## What you need to do:
From the entries that follow, reproduce exactly and only the lines from the line with "Aviso legal" to the line with "Accesibilidad", endpoints included.

[Data records]

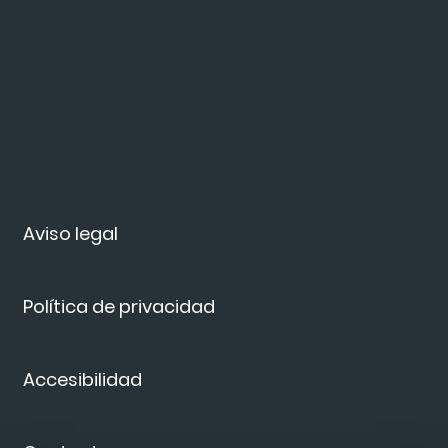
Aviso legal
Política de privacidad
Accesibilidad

[/Data records]
[Data records]

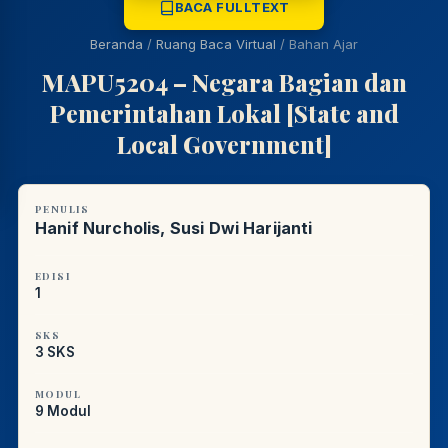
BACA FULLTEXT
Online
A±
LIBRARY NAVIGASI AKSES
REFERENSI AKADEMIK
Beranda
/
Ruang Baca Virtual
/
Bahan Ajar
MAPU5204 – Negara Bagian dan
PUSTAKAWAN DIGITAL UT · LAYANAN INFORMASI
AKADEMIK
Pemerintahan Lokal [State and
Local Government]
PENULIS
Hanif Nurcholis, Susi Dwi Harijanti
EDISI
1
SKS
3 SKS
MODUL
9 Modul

[/Data records]

## Problem solution:
Aviso legal
Política de privacidad
Accesibilidad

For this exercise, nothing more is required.